Roy spit another stain of chew, this time narrowly missing Madigan’s boots. “Thought I was going to get you again, didn’t you?” he chuckled.

“Sure did,” Madigan said, still waiting for an answer to his question.

“Oh, yeah. You was askin’ about them two fellows. They did and they didn’t. They got their supplies, but they paid me to go get them for ‘em.” Reaching into his pocket Roy produced a shiny five-dollar gold piece. “Easiest money I ever came by in my life,” he bragged. “Got the usual grub and some more ammunition. They both shoot.44–40’s. Had me give their animals some grain and took a sack of corn with them to feel their horses on the trail. That’s about all. In less than an hour they were here and gone again.”

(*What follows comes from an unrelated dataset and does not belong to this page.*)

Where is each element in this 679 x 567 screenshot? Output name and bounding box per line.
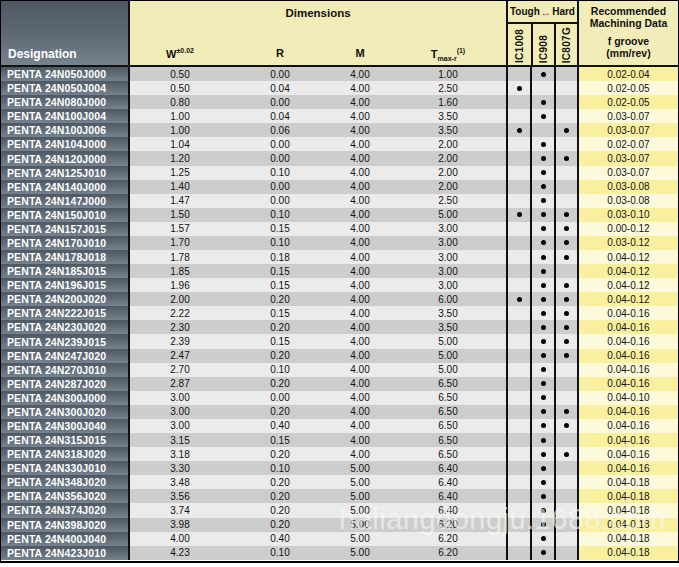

It didn’t take Madigan long to figure that these were the same men that he had saved back on the trail. When you have done as much scouting as he had, you read the trail like some men read a book, and Madigan had often seen the small boot tracks in the dirt where they had stopped to rest their horses.

He had also been aware of the much bigger prints that were deeper than most he’d seen. It wasn’t that the man had any bigger feet than other big men, it was how they pressed down in the soil when he walked, with even pressure on the sole, meaning that he was not bowlegged like many of the cowhands. Also, the toes always pointed straight ahead when he walked, much like an Indian.